Product Description
Etoxazole Intermediates Pharma With CAS No. 153233-91-1
Etoxazole has a mammalian toxicity LD50 of 5 g/kg and an environmental persistence DT50 of 19 days.Toxicity towards fish is of potential concern.
Etoxazole was discovered in the 1980s by Yashima and was released for commercial use in 1998 in Japan. It is sold under various commercial preparations for crop application such as TetraSan 5 WDG and Zeal by Valent in the United States.

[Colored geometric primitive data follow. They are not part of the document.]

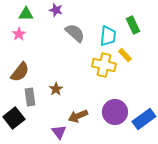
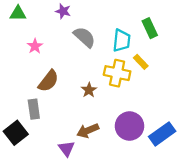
green triangle: (26, 14) -> (18, 13), moved
pink star: (19, 34) -> (35, 46), moved
brown semicircle: (20, 72) -> (48, 81), moved
brown star: (56, 89) -> (89, 90), moved

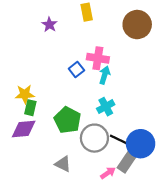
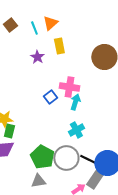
purple star: (49, 25) -> (37, 57), moved
green pentagon: (67, 120) -> (42, 157), moved
gray triangle: (63, 164) -> (38, 181), turned -35

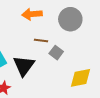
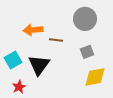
orange arrow: (32, 14) -> (33, 30), moved
gray square: (56, 53) -> (87, 52), moved, turned 32

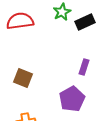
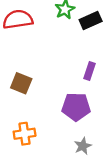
purple pentagon: (72, 99) -> (76, 107), turned 30

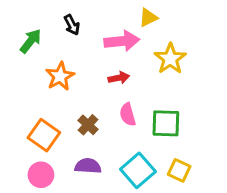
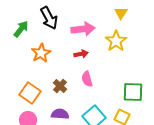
yellow triangle: (148, 18) -> (121, 13), moved, turned -32
black arrow: (72, 25) -> (49, 18), size x1.6
green square: (166, 123) -> (133, 92), moved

Etoxazole is a new type of oxazole special acaricide newly developed by Sumitomo Chemical. Patent number: EP0639572A1: Patent name: 2-(2,6-DIFLUOROPHENYL)4-(2-ETHOXY-4-TERT-BUTYLPHENYL)-2-OXAZOLINE: Patent application date: 1992-04-28: Patentee: ASHIMA KAGAKU KOGYO KK kills harmful mites by inhibiting the embryo formation of mite eggs and the molting process from larvae to adult mites. It has contact killing and stomach toxicity, no systemic properties, but it has strong chemicalbook penetration ability and is resistant to rainwater. scour. Studies have shown that etoxazole has a strong killing effect on the eggs and young nymphs of mites. It does not kill adult mites, but it can significantly inhibit the hatching rate of female adult mites. pest mite.
| ITEM | CONTENT |
| Alias | 2-(2,6-Difluorophenyl)-4-[2-ethoxy-4-(2-methyl-2-propanyl)phenyl]-4,5-dihydro-1,3-oxazole |
| Purity | 98% |
| Appearance | colorless crystalline powder with a musty odor |
| EINECS No. | 201-167-4 |
| CAS No. | 153233-91-1 |
| Type | intermediates for pharmaceuticals, pesticides and dyestuffs |
| Storage | Sealed in dry,2-8°C |
| Boiling Point | 449.1±45.0 °C(Predicted) |
| Molecular Formula | C21H23F2NO2 |
| Hazard statements | H410 |
| Melting Point | 101-102° |
| WGK Germany | 3 |
| Solubility in water | insoluble in H2O, slightly soluble in hexane, n-heptane, soluble |
Toxicity
Acute oral LD50>5000mg/kg of etoxazole original drug in rats, acute percutaneous LD50>2000mg/kg, acute inhalation LC50>1.09mg/L; no irritation to rabbit eyes and skin; no sensitization to guinea pig skin; 90-day subchronic feeding toxicity test in rats The maximum no-effect dose: 6.12 mg/kg·d for male rats, 20.50 mg/kg·d for female rats; mutagenicity test: Ames test, mouse bone marrow cell micronucleus ChemicalChemicalbookalbook test, lactation test The results of the in vitro chromosomal aberration test of animal cells were all negative, and no mutagenicity was found; the acute oral LD50>5000mg/kg, acute percutaneous LD50>2000mg/kg, acute inhalation LC50> of etoxazole 110g/L suspension in rats 1.09mg/L; slightly irritating to rabbit eyes and non-irritating to rabbit skin; guinea pig skin sensitization test results showed no sensitization. Ethoxazole original drug and 110 g/L suspending agent are low toxicity acaricides.